Membre de la convention chargée de rédiger la Charte des droits fondamentaux en 2000, le juriste Guy Braibant écrivit dans un essai publié en 2001 que l’adoption de ce texte reflétait une « transformation de l’essence même de l’Europe ». L’Union se dotait en effet pour la première fois d’une règle juridique portant sur les droits humains et constituant une garantie minimale et homogène de protection de ces droits1.

Entrée en vigueur à la fin de l’année 2000, la Charte des droits fondamentaux est mise en œuvre par le traité de Nice signé deux mois plus tard.
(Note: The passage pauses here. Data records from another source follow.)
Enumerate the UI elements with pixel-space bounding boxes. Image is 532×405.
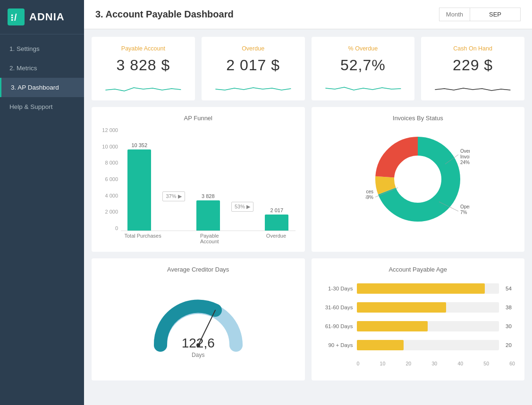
kpi-label-pct-overdue: % Overdue [348, 45, 378, 52]
hbar-val-1: 54 [506, 286, 515, 291]
kpi-value-pct-overdue: 52,7% [340, 57, 386, 74]
avg-creditor-card: Average Creditor Days 122,6 Days [92, 258, 305, 380]
x-label-overdue: Overdue [257, 231, 295, 244]
kpi-value-payable: 3 828 $ [116, 57, 170, 74]
hbar-track-3 [357, 321, 499, 331]
ap-age-title: Account Payable Age [321, 266, 515, 273]
hbar-label-3: 61-90 Days [321, 323, 353, 329]
hbar-row-2: 31-60 Days 38 [321, 302, 515, 313]
kpi-label-cash: Cash On Hand [453, 45, 492, 52]
bar-fill-payable [196, 200, 220, 231]
hbar-row-4: 90 + Days 20 [321, 340, 515, 350]
hbar-row-3: 61-90 Days 30 [321, 321, 515, 331]
hbar-x-axis: 0 10 20 30 40 50 60 [357, 359, 515, 366]
charts-row-2: Average Creditor Days 122,6 Days [92, 258, 524, 380]
avg-creditor-title: Average Creditor Days [101, 266, 296, 273]
hbar-fill-2 [357, 302, 447, 313]
arrow-badge-1: 37% ▶ [162, 191, 185, 201]
bar-total-purchases: 10 352 [121, 142, 158, 231]
hbar-track-2 [357, 302, 499, 313]
donut-chart-container: Paid Invoices 69% Open Invoices 7% Overd… [321, 127, 515, 231]
overdue-label2: Invoices [460, 154, 470, 159]
ap-funnel-title: AP Funnel [101, 115, 296, 122]
bar-overdue: 2 017 [258, 207, 295, 231]
logo-area: ⫶/ ADNIA [0, 0, 84, 34]
open-pct: 7% [460, 210, 467, 215]
hbar-container: 1-30 Days 54 31-60 Days 38 [321, 279, 515, 371]
paid-pct: 69% [366, 195, 373, 200]
arrow-badge-2: 53% ▶ [231, 202, 253, 212]
sidebar-item-ap-dashboard[interactable]: 3. AP Dashboard [0, 78, 84, 97]
donut-hole [395, 157, 440, 202]
kpi-card-payable-account: Payable Account 3 828 $ [92, 37, 195, 100]
paid-label: Paid Invoices [366, 189, 373, 194]
bar-fill-total [127, 149, 151, 231]
month-selector[interactable]: Month SEP [439, 8, 521, 21]
month-value: SEP [470, 8, 521, 21]
sidebar-nav: 1. Settings 2. Metrics 3. AP Dashboard H… [0, 34, 84, 405]
hbar-val-4: 20 [506, 342, 515, 348]
sparkline-cash [431, 81, 515, 95]
invoices-status-card: Invoices By Status Paid Invoices 69% [312, 107, 525, 252]
x-label-total: Total Purchases [124, 231, 162, 244]
x-label-payable: Payable Account [190, 231, 228, 244]
sidebar-item-help[interactable]: Help & Support [0, 97, 84, 116]
page-title: 3. Account Payable Dashboard [95, 9, 234, 20]
donut-chart: Paid Invoices 69% Open Invoices 7% Overd… [366, 132, 470, 226]
ap-funnel-card: AP Funnel 12 000 10 000 8 000 6 000 4 00… [92, 107, 305, 252]
gauge-value-container: 122,6 Days [182, 345, 215, 358]
hbar-fill-4 [357, 340, 404, 350]
dashboard-content: Payable Account 3 828 $ Overdue 2 017 $ … [84, 29, 532, 388]
sidebar: ⫶/ ADNIA 1. Settings 2. Metrics 3. AP Da… [0, 0, 84, 405]
hbar-fill-3 [357, 321, 428, 331]
kpi-card-cash-on-hand: Cash On Hand 229 $ [421, 37, 524, 100]
hbar-fill-1 [357, 283, 485, 294]
main-content: 3. Account Payable Dashboard Month SEP P… [84, 0, 532, 405]
top-bar: 3. Account Payable Dashboard Month SEP [84, 0, 532, 29]
bar-val-overdue: 2 017 [270, 207, 284, 213]
bar-payable-account: 3 828 [190, 193, 227, 231]
invoices-title: Invoices By Status [321, 115, 515, 122]
kpi-value-cash: 229 $ [453, 57, 493, 74]
hbar-row-1: 1-30 Days 54 [321, 283, 515, 294]
bar-val-total: 10 352 [131, 142, 147, 148]
bar-fill-overdue [265, 215, 288, 231]
hbar-val-3: 30 [506, 323, 515, 329]
ap-funnel-x-labels: Total Purchases Payable Account Overdue [124, 231, 296, 244]
sidebar-item-metrics[interactable]: 2. Metrics [0, 58, 84, 78]
ap-age-card: Account Payable Age 1-30 Days 54 31-60 D… [312, 258, 525, 380]
sparkline-overdue [211, 81, 296, 95]
sidebar-item-settings[interactable]: 1. Settings [0, 39, 84, 58]
hbar-track-4 [357, 340, 499, 350]
overdue-label: Overdue [460, 149, 470, 154]
gauge-container: 122,6 Days [101, 279, 296, 373]
svg-text:⫶/: ⫶/ [9, 12, 17, 23]
month-label: Month [439, 8, 470, 21]
kpi-value-overdue: 2 017 $ [226, 57, 280, 74]
kpi-label-overdue: Overdue [242, 45, 264, 52]
sparkline-payable [101, 81, 186, 95]
adnia-logo-icon: ⫶/ [8, 8, 25, 25]
hbar-val-2: 38 [506, 305, 515, 310]
gauge-unit: Days [182, 352, 215, 358]
kpi-label-payable: Payable Account [121, 45, 165, 52]
hbar-label-2: 31-60 Days [321, 305, 353, 310]
overdue-pct: 24% [460, 160, 470, 165]
kpi-row: Payable Account 3 828 $ Overdue 2 017 $ … [92, 37, 524, 100]
sparkline-pct-overdue [321, 81, 405, 95]
hbar-track-1 [357, 283, 499, 294]
kpi-card-overdue: Overdue 2 017 $ [202, 37, 305, 100]
charts-row-1: AP Funnel 12 000 10 000 8 000 6 000 4 00… [92, 107, 524, 252]
bar-val-payable: 3 828 [202, 193, 215, 199]
gauge-value: 122,6 [182, 336, 215, 351]
hbar-label-1: 1-30 Days [321, 286, 353, 291]
open-label: Open Invoices [460, 204, 470, 209]
ap-funnel-y-axis: 12 000 10 000 8 000 6 000 4 000 2 000 0 [101, 127, 121, 231]
hbar-label-4: 90 + Days [321, 342, 353, 348]
kpi-card-pct-overdue: % Overdue 52,7% [312, 37, 415, 100]
logo-text: ADNIA [29, 11, 65, 23]
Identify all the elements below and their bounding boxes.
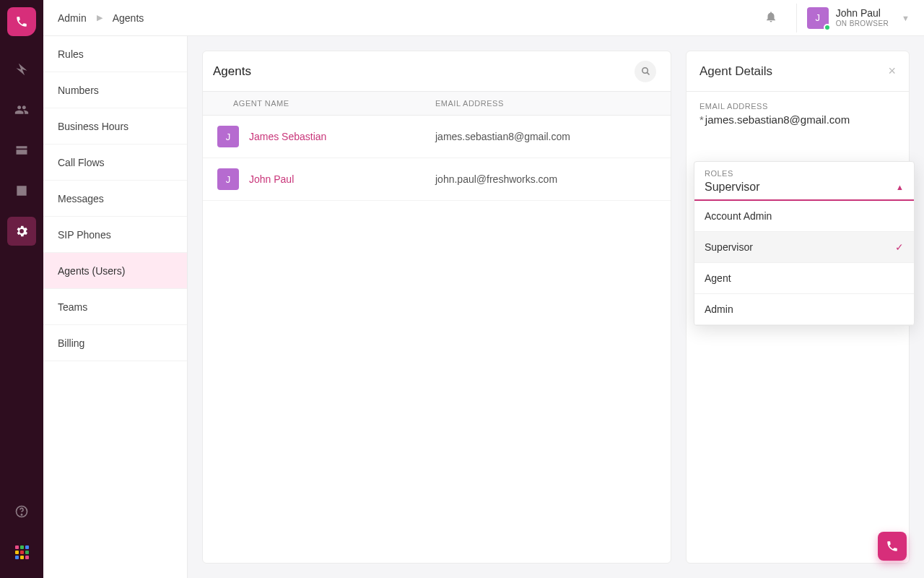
col-email: EMAIL ADDRESS — [435, 99, 656, 108]
nav-reports-icon[interactable] — [7, 176, 36, 205]
chevron-down-icon: ▼ — [902, 14, 910, 22]
nav-people-icon[interactable] — [7, 95, 36, 124]
agent-name[interactable]: John Paul — [249, 173, 294, 185]
agents-panel: Agents AGENT NAME EMAIL ADDRESS JJames S… — [202, 51, 671, 564]
svg-point-2 — [642, 68, 648, 74]
sidebar-item[interactable]: Call Flows — [43, 144, 187, 181]
avatar: J — [217, 126, 239, 147]
chevron-right-icon: ▶ — [97, 13, 103, 22]
close-icon[interactable]: × — [888, 64, 896, 79]
sidebar-item[interactable]: Numbers — [43, 72, 187, 108]
breadcrumb-root[interactable]: Admin — [58, 12, 87, 24]
app-logo[interactable] — [7, 7, 36, 36]
nav-help-icon[interactable] — [7, 497, 36, 526]
roles-select-control[interactable]: Supervisor ▲ — [694, 179, 914, 201]
email-value: *james.sebastian8@gmail.com — [699, 113, 896, 126]
role-option[interactable]: Admin — [694, 294, 914, 325]
avatar: J — [807, 7, 829, 29]
agent-name[interactable]: James Sebastian — [249, 131, 326, 142]
nav-apps-icon[interactable] — [7, 538, 36, 566]
search-button[interactable] — [635, 61, 656, 82]
user-menu[interactable]: J John Paul ON BROWSER ▼ — [807, 7, 910, 29]
role-option[interactable]: Account Admin — [694, 201, 914, 232]
panel-title: Agents — [213, 64, 251, 79]
nav-card-icon[interactable] — [7, 136, 36, 165]
roles-label: ROLES — [694, 162, 914, 179]
details-title: Agent Details — [699, 64, 772, 79]
table-header: AGENT NAME EMAIL ADDRESS — [203, 92, 671, 116]
sidebar-item[interactable]: Teams — [43, 289, 187, 325]
agent-row[interactable]: JJames Sebastianjames.sebastian8@gmail.c… — [203, 116, 671, 158]
breadcrumb: Admin ▶ Agents — [58, 12, 144, 24]
avatar: J — [217, 168, 239, 190]
svg-point-1 — [21, 514, 22, 515]
role-option[interactable]: Agent — [694, 263, 914, 294]
agent-email: john.paul@freshworks.com — [435, 173, 557, 185]
email-label: EMAIL ADDRESS — [699, 102, 896, 111]
sidebar-item[interactable]: Agents (Users) — [43, 253, 187, 289]
nav-rail — [0, 0, 43, 578]
sidebar-item[interactable]: Billing — [43, 325, 187, 361]
agent-email: james.sebastian8@gmail.com — [435, 131, 570, 142]
nav-activity-icon[interactable] — [7, 55, 36, 84]
nav-settings-icon[interactable] — [7, 217, 36, 246]
col-agent-name: AGENT NAME — [233, 99, 435, 108]
agent-row[interactable]: JJohn Pauljohn.paul@freshworks.com — [203, 158, 671, 201]
top-header: Admin ▶ Agents J John Paul ON BROWSER ▼ — [43, 0, 924, 36]
settings-sidebar: RulesNumbersBusiness HoursCall FlowsMess… — [43, 36, 188, 578]
sidebar-item[interactable]: Messages — [43, 181, 187, 217]
notifications-icon[interactable] — [764, 10, 777, 25]
presence-indicator — [824, 24, 831, 31]
user-name: John Paul — [836, 8, 889, 19]
check-icon: ✓ — [895, 241, 904, 253]
call-fab[interactable] — [878, 532, 907, 561]
caret-up-icon: ▲ — [896, 183, 904, 191]
sidebar-item[interactable]: Business Hours — [43, 108, 187, 144]
sidebar-item[interactable]: SIP Phones — [43, 217, 187, 253]
sidebar-item[interactable]: Rules — [43, 36, 187, 72]
role-option[interactable]: Supervisor✓ — [694, 232, 914, 263]
user-status: ON BROWSER — [836, 20, 889, 27]
agent-details-panel: Agent Details × EMAIL ADDRESS *james.seb… — [686, 51, 910, 564]
breadcrumb-current: Agents — [113, 12, 144, 24]
roles-dropdown: ROLES Supervisor ▲ Account AdminSupervis… — [694, 161, 915, 326]
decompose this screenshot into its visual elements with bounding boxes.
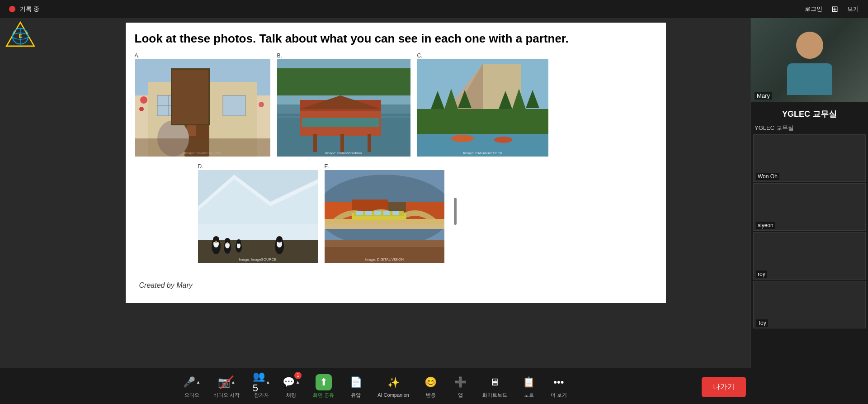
svg-rect-9	[148, 82, 257, 157]
toolbar-video[interactable]: 📷▲ 비디오 시작	[213, 374, 240, 399]
photo-label-e: E.	[325, 163, 330, 170]
microphone-icon: 🎤▲	[184, 374, 200, 390]
svg-text:Image: ImageSOURCE: Image: ImageSOURCE	[239, 257, 276, 261]
whiteboard-label: 유압	[351, 392, 361, 399]
participant-video-toy: Toy	[753, 281, 866, 328]
participant-video-mary	[751, 18, 868, 102]
ai-icon: ✨	[385, 375, 401, 391]
more-label: 더 보기	[551, 392, 567, 399]
toolbar-share[interactable]: ⬆ 화면 공유	[313, 374, 334, 399]
photo-item-e: E.	[325, 163, 444, 263]
notes-label: 노트	[524, 392, 534, 399]
notes-icon: 📋	[521, 374, 537, 390]
room-subtitle: YGLEC 교무실	[751, 124, 868, 134]
video-feed: Mary	[751, 18, 868, 102]
photo-grid-bottom: D.	[135, 163, 657, 263]
audio-arrow[interactable]: ▲	[196, 380, 201, 385]
chat-arrow[interactable]: ▲	[296, 380, 300, 385]
created-by: Created by Mary	[139, 281, 193, 290]
toolbar-ai[interactable]: ✨ AI Companion	[377, 375, 409, 398]
reaction-icon: 😊	[423, 374, 439, 390]
svg-point-19	[139, 107, 144, 111]
login-button[interactable]: 로그인	[805, 5, 822, 13]
photo-grid-top: A.	[135, 52, 657, 157]
camera-icon: 📷▲	[218, 374, 235, 390]
svg-point-17	[140, 96, 147, 104]
participant-item-roy: roy	[753, 232, 866, 280]
svg-rect-83	[392, 211, 399, 215]
participant-item-siyeon: siyeon	[753, 183, 866, 231]
svg-rect-31	[340, 134, 344, 152]
chat-label: 채팅	[286, 392, 296, 399]
toolbar-chat[interactable]: 💬 1 ▲ 채팅	[283, 374, 299, 399]
participant-item-toy: Toy	[753, 281, 866, 328]
toolbar-participants[interactable]: 👥 5 ▲ 참가자	[253, 374, 269, 399]
toolbar-whiteboard[interactable]: 📄 유압	[348, 374, 364, 399]
photo-box-e: Image: DIGITAL VISION	[325, 170, 444, 263]
whiteboard-icon: 📄	[348, 374, 364, 390]
svg-rect-23	[277, 68, 410, 95]
logo: E	[5, 20, 41, 57]
room-title-section: YGLEC 교무실	[751, 102, 868, 124]
video-label: 비디오 시작	[213, 392, 240, 399]
apps-icon: ➕	[453, 374, 469, 390]
toolbar-whiteboard2[interactable]: 🖥 화이트보드	[482, 374, 507, 399]
toolbar-reaction[interactable]: 😊 반응	[423, 374, 439, 399]
photo-box-a: Image: Sandie Mourão	[135, 59, 270, 157]
toolbar-notes[interactable]: 📋 노트	[521, 374, 537, 399]
main-container: E Look at these photos. Talk about what …	[0, 18, 868, 404]
top-bar: 기록 중 로그인 ⊞ 보기	[0, 0, 868, 18]
slide-divider	[454, 198, 457, 225]
video-participant-name: Mary	[755, 92, 772, 100]
right-panel-bottom	[750, 368, 868, 404]
top-bar-right: 로그인 ⊞ 보기	[805, 4, 859, 14]
svg-rect-80	[365, 211, 372, 215]
share-screen-icon: ⬆	[316, 374, 332, 390]
svg-rect-30	[313, 134, 317, 152]
toolbar-audio[interactable]: 🎤▲ 오디오	[184, 374, 200, 399]
apps-label: 앱	[458, 392, 463, 399]
video-arrow[interactable]: ▲	[231, 380, 236, 385]
svg-text:Image: DIGITAL VISION: Image: DIGITAL VISION	[364, 257, 403, 261]
svg-rect-13	[223, 95, 245, 116]
bottom-toolbar: 🎤▲ 오디오 📷▲ 비디오 시작 👥 5 ▲ 참가자 💬 1 ▲ 채팅	[0, 368, 750, 404]
chat-icon: 💬 1 ▲	[283, 374, 299, 390]
svg-point-46	[451, 135, 474, 142]
photo-box-d: Image: ImageSOURCE	[198, 170, 318, 263]
participant-item-won-oh: Won Oh	[753, 134, 866, 182]
participant-video-won-oh: Won Oh	[753, 134, 866, 182]
svg-text:Image: Sandie Mourão: Image: Sandie Mourão	[184, 151, 221, 155]
leave-button[interactable]: 나가기	[702, 377, 746, 397]
svg-rect-81	[374, 211, 381, 215]
slide-area: E Look at these photos. Talk about what …	[0, 18, 750, 404]
slide-content: Look at these photos. Talk about what yo…	[126, 23, 666, 303]
svg-rect-79	[356, 211, 363, 215]
toolbar-apps[interactable]: ➕ 앱	[453, 374, 469, 399]
photo-item-b: B.	[277, 52, 410, 157]
photo-box-c: Image: BANANASTOCK	[417, 59, 548, 157]
ai-label: AI Companion	[377, 392, 409, 398]
display-icon: 🖥	[486, 374, 503, 390]
photo-item-c: C.	[417, 52, 548, 157]
photo-item-a: A.	[135, 52, 270, 157]
svg-point-47	[494, 137, 512, 143]
svg-text:E: E	[19, 33, 23, 39]
view-label[interactable]: 보기	[847, 5, 859, 13]
photo-label-d: D.	[198, 163, 203, 170]
grid-icon[interactable]: ⊞	[831, 4, 838, 14]
participants-icon: 👥 5 ▲	[253, 374, 269, 390]
participant-name-roy: roy	[756, 271, 767, 278]
participants-section: Won Oh siyeon roy Toy	[751, 134, 868, 404]
photo-box-b: Image: Ramashradanu	[277, 59, 410, 157]
more-icon: •••	[551, 374, 567, 390]
toolbar-more[interactable]: ••• 더 보기	[551, 374, 567, 399]
participants-arrow[interactable]: ▲	[266, 380, 270, 385]
participant-video-siyeon: siyeon	[753, 183, 866, 231]
svg-point-18	[259, 102, 264, 107]
photo-label-b: B.	[277, 52, 282, 59]
svg-rect-32	[368, 134, 371, 152]
reaction-label: 반응	[426, 392, 436, 399]
room-title: YGLEC 교무실	[755, 109, 863, 119]
share-label: 화면 공유	[313, 392, 334, 399]
svg-text:Image: BANANASTOCK: Image: BANANASTOCK	[463, 151, 503, 155]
Composé de 54 articles répartis dans sept titres, ce texte a, depuis le traité de Lisbonne, la même valeur juridique que les traités fondateurs en vertu de l’article 6 §1 du TUE. L’article 51 de la Charte est la première disposition du Titre VII « Dispositions générales régissant l’interprétation et l’application de la Charte ». Lui-même intitulé « Champ d’application », cet article – et en particulier son premier paragraphe – définit l’étendue et les limites de l’applicabilité de la Charte aux institutions, organes et organismes de l’Union ainsi qu’aux Etats membres. De ce fait, il régit les conditions dans lesquelles le recours aux dispositions de la Charte des droits fondamentaux est admissible devant des instances juridictionnelles.

L’Union européenne est avant tout une construction économique qui, si elle a vu ses domaines de compétences étendus bien au-delà de cette simple sphère au fil des traités, n’a pas immédiatement intégré de considérations politiques ou relatives aux droits fondamentaux dans son droit positif2. Si le traité de Maastricht a bien apporté une nouvelle dimension à l’Union en renvoyant dans son préambule aux « principes de la liberté, de la démocratie et du respect des droits de l’homme et des libertés fondamentales et de l’Etat de droit », la protection des droits fondamentaux à l’échelle européenne a longtemps demeuré l’apanage de la Convention européenne des droits de l’Homme. Ce texte, que l’Union n’a pas signé en raison d’une incompatibilité avec les traités soulevée par la Cour de justice de l’union européenne dans son avis 2/13, a émergé dans le droit de l’Union par le biais de principes généraux révélés par la jurisprudence de la Cour de justice3. De fait, la Charte des droits fondamentaux a constitué dès son entrée en vigueur, et surtout lorsque le traité de Lisbonne a consacré sa force contraignante, une innovation remarquable dans le droit de l’Union. Son article 51 §1, en s’attachant à définir le champ d’application de la Charte, constitue la « porte d’entrée » de tout recours à ce texte novateur4. Mais malgré le caractère unique de l’intégration de la Charte dans le droit européen, sa construction tout comme sa portée ont été largement influencées par la jurisprudence de la Cour de justice – et c’est tout particulièrement le cas pour cet article fondamental.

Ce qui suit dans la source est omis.